Try the speedtests available here. http://pcpitstop.com/internet/default.asp

edit: This is probably better. lot less ads too. 
http://www.bandwidthplace.com/speedtest/


----------



## johnwill (Sep 26, 2002)

It's not the actual speed. The router does nothing to enhance the speed of your DSL connection.


----------



## dai (Jul 2, 2004)

found this one sits in tray runs auto as often as you set it to and you can check the results when ever you feel like it
http://lsm-download.tcpiq.com/downloads/LineSpeedMeter.exe


----------



## MD_Willington (Jan 11, 2005)

2 devices can connect to each other faster than you broadband connection, my work station is connect at 1Gbps to the local server, so thats the speed between the 2 devices, like your machine connected to the router.

That doesn't mean my computer is connected to the internet at 1Gbps, just the 2 devices are transfering at that speed to and from each other.
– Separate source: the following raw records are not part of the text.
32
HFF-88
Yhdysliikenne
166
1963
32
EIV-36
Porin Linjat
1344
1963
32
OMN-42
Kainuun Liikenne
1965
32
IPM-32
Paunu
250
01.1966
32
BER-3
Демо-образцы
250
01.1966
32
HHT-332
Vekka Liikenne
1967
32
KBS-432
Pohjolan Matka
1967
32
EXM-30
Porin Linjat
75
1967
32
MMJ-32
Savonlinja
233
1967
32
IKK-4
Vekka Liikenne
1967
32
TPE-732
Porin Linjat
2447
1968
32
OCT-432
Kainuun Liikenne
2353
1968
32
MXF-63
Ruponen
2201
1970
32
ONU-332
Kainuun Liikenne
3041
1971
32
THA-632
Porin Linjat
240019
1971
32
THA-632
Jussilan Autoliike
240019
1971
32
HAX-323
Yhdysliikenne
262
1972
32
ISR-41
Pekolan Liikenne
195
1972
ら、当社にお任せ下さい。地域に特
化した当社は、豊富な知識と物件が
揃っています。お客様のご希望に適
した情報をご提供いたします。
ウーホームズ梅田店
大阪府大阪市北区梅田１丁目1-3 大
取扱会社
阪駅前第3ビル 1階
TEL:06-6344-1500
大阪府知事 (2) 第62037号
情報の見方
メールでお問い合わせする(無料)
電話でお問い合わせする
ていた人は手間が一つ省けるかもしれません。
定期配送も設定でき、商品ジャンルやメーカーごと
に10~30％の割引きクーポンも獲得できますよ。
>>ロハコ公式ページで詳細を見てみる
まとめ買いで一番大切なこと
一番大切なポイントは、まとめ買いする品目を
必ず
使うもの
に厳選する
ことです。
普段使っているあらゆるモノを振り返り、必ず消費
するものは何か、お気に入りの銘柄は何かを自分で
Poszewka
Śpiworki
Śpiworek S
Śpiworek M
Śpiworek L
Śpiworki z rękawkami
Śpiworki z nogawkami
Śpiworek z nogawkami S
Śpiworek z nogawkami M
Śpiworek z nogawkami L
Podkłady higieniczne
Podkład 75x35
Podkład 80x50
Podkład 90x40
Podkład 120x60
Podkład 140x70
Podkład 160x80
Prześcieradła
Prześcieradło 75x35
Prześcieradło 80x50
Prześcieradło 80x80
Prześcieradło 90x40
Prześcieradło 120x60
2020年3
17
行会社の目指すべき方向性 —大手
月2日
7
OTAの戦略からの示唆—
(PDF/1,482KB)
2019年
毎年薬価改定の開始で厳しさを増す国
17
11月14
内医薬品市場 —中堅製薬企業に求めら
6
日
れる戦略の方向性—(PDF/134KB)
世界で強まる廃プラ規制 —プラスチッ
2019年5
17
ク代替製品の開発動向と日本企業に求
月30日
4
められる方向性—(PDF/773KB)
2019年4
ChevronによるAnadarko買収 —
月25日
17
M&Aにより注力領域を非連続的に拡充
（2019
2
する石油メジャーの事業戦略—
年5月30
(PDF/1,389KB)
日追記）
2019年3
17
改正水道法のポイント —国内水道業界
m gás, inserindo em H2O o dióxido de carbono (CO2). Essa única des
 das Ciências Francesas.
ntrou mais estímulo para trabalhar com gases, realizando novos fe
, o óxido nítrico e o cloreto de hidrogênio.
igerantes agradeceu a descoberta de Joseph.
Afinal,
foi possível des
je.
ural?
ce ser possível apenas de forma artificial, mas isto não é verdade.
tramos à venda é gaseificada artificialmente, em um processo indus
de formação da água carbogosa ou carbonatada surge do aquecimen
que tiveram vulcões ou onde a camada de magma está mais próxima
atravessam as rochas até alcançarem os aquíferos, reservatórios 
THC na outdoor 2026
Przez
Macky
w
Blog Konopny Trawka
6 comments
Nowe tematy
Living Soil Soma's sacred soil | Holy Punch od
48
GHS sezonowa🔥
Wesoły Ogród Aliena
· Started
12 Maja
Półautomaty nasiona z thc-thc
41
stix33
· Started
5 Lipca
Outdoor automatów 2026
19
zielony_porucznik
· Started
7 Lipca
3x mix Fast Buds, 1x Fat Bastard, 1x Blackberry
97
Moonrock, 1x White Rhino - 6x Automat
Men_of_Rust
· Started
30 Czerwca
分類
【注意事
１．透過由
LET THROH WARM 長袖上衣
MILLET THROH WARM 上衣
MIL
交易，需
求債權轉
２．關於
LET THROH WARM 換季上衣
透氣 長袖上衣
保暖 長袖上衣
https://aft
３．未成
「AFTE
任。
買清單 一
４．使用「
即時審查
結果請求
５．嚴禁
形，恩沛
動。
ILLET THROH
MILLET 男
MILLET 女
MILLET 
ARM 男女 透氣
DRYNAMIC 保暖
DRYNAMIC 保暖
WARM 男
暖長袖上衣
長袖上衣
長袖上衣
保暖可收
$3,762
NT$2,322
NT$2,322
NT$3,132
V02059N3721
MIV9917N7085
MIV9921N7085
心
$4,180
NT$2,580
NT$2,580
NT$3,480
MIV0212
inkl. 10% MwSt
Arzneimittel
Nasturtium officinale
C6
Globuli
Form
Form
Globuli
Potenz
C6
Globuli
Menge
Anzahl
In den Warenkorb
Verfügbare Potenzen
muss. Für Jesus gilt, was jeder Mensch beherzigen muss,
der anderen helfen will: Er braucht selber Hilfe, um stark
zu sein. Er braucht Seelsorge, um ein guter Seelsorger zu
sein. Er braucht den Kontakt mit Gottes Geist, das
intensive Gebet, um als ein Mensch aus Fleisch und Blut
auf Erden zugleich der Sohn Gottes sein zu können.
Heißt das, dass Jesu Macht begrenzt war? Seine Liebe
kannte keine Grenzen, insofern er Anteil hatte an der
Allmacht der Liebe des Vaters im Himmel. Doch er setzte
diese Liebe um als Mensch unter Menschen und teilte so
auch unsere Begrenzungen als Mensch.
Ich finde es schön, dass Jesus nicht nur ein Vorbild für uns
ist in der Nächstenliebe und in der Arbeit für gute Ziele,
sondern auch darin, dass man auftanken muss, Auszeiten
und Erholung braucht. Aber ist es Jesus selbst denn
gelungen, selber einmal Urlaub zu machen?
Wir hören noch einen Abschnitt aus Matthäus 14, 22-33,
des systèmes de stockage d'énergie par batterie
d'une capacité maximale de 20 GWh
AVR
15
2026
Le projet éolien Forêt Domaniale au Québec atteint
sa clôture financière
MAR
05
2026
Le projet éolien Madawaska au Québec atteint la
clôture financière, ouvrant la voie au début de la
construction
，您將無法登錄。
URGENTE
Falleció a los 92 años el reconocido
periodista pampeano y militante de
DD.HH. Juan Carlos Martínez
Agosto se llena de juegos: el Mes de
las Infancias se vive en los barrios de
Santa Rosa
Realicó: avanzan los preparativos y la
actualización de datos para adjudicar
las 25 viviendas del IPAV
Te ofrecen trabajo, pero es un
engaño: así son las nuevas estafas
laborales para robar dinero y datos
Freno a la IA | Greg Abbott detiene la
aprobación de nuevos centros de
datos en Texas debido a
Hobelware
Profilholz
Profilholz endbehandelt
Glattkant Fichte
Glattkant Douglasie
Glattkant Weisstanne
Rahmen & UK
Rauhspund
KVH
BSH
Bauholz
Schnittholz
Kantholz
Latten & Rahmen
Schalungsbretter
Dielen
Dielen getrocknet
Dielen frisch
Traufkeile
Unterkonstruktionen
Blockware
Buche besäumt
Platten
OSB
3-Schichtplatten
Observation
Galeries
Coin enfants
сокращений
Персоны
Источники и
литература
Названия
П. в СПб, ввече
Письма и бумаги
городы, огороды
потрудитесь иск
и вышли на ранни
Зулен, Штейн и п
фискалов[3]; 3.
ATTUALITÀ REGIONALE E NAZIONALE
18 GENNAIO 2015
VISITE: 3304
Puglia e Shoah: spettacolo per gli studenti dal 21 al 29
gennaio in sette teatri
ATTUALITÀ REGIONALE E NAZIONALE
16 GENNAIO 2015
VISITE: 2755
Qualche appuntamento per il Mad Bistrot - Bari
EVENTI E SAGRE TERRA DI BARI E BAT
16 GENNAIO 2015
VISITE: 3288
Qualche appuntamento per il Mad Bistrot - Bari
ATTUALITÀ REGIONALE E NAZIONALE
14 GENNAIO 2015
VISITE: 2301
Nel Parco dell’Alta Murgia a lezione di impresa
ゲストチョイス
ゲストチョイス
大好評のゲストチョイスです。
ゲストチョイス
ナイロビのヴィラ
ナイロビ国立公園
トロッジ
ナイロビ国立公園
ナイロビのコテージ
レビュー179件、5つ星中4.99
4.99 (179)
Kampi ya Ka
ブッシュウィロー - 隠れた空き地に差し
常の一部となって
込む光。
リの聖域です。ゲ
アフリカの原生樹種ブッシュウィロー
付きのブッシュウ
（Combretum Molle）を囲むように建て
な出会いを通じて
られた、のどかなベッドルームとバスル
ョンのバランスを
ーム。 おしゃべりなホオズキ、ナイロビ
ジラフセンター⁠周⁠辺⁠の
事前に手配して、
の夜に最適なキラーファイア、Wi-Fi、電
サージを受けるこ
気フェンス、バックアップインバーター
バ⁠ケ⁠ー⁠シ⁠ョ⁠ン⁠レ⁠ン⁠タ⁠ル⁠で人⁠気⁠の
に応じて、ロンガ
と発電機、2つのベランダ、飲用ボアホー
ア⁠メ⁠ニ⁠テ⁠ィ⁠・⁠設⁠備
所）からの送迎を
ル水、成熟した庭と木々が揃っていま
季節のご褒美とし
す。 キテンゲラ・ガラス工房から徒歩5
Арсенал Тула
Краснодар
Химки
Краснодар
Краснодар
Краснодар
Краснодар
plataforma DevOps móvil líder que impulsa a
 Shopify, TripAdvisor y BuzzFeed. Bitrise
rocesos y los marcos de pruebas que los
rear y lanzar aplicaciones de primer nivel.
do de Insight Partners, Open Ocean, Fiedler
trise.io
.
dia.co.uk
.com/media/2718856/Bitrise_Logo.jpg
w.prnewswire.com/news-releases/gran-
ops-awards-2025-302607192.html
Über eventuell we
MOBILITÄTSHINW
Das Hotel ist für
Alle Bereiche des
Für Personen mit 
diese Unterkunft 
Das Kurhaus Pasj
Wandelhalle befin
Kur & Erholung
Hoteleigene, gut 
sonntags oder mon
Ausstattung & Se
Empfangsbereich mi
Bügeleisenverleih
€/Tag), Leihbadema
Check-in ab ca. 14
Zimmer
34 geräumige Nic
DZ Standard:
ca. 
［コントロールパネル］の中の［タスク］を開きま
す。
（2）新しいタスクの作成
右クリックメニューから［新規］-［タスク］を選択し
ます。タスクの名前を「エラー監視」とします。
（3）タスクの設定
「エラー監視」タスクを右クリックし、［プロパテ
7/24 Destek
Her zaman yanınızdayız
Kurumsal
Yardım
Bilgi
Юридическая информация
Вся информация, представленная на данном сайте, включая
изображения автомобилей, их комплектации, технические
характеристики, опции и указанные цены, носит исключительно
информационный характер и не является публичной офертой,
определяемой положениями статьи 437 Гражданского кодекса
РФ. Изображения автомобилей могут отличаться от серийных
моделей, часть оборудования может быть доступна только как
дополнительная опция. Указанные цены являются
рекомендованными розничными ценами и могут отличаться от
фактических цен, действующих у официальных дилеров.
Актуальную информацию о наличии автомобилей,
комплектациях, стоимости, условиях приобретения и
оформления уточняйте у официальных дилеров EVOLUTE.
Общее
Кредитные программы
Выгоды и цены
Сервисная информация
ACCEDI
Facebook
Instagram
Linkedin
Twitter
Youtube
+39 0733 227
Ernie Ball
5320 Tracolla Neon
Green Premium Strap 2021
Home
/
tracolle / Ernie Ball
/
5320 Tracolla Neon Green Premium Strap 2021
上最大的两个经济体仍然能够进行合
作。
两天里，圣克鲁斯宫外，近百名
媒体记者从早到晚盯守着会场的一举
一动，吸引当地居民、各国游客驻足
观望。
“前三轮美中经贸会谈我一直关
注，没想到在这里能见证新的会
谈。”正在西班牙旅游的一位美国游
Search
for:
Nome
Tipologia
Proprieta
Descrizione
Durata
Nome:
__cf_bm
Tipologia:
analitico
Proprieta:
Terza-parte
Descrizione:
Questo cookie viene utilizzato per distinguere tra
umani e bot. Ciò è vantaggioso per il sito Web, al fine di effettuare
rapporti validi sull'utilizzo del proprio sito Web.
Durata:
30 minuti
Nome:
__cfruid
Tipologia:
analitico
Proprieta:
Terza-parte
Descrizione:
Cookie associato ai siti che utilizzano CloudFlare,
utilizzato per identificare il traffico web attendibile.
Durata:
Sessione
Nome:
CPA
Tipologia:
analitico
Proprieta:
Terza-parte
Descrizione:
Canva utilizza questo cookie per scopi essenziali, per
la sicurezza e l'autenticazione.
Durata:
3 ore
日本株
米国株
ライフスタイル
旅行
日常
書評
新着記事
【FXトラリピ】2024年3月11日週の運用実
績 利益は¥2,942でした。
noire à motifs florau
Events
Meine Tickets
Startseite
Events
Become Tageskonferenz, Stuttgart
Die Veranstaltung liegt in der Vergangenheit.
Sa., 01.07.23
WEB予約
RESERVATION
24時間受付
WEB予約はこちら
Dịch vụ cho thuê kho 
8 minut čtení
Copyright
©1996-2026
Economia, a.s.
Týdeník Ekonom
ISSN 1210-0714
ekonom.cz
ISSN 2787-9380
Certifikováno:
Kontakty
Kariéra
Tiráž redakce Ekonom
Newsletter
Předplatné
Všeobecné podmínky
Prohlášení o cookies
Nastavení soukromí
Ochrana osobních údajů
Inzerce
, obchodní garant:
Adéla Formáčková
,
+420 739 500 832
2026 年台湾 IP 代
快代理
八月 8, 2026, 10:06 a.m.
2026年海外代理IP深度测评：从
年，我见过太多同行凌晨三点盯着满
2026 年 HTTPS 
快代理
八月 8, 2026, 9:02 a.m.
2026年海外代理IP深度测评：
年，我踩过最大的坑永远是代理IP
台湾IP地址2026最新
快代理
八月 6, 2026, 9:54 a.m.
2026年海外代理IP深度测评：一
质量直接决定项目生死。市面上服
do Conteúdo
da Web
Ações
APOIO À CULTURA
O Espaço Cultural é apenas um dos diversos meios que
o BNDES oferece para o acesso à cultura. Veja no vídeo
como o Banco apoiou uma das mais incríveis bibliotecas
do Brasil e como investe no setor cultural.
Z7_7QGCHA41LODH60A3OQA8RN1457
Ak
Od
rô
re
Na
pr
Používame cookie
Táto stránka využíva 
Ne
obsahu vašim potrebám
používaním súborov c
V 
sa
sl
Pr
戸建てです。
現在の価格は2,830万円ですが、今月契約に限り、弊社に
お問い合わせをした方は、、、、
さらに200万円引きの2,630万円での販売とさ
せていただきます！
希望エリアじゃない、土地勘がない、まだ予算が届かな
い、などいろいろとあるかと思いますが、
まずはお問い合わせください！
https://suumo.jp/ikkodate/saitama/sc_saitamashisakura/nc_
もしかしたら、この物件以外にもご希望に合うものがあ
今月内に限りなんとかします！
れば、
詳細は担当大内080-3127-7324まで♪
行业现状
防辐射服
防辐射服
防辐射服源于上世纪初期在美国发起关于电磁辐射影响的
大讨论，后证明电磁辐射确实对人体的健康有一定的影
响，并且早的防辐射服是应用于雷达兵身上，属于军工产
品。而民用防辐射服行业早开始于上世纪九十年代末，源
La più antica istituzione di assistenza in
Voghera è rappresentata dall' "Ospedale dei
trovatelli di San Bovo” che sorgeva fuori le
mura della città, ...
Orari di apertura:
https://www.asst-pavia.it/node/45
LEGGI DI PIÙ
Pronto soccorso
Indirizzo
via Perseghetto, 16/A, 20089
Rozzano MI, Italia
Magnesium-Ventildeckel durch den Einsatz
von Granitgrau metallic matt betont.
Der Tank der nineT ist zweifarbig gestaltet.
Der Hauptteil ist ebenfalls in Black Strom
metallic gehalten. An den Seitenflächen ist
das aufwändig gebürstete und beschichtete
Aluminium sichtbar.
Your braodband service at 1.5, is still 1.5.

MD


----------



## dai (Jul 2, 2004)

my adsl service is up to 8mg occasionally it will spike at 6.5mg but generally sits in the 2.3 to 2.6mg zone if your isp connection is 1.5mg you can expect it to be below this in it's actual speed
you can use this to check your speed
http://www.tcpiq.com/tcpIQ/LineSpeed/Download/


----------



## silverwolf82587 (Jul 4, 2004)

yes i understand they are two seperate things...

yur lan 100 mbps (mine)
and dsl 1.5 mbps (internet)

but it was showing two icons in the taskbar one said my dsl connection rated at 8 mbps and one for my lan which stated 100 mbps

was router just being dumb? or more likely the user...

my new router combines the two into one single icon.

i just didnt understand why it showed two and where did it get the 8 from?


----------



## dai (Jul 2, 2004)

the lan shows 100mg connection speed to the local network
the other the connection to the internet which gives a maximun speed of 8mg
when the dsl connection goes down the icon does not show
if you have not ticked the box at the bottom of the of tc/ip connections box to show icon you will not see it
the two screens in each icon are send and receive


----------



## ebackhus (Apr 21, 2005)

The way mine works is it shows the 1000/100/54/10Mbps connection from my station to the router, and the 10Mbps connection between the router and my cable modem. Thay may be what your 8Mbps is.


----------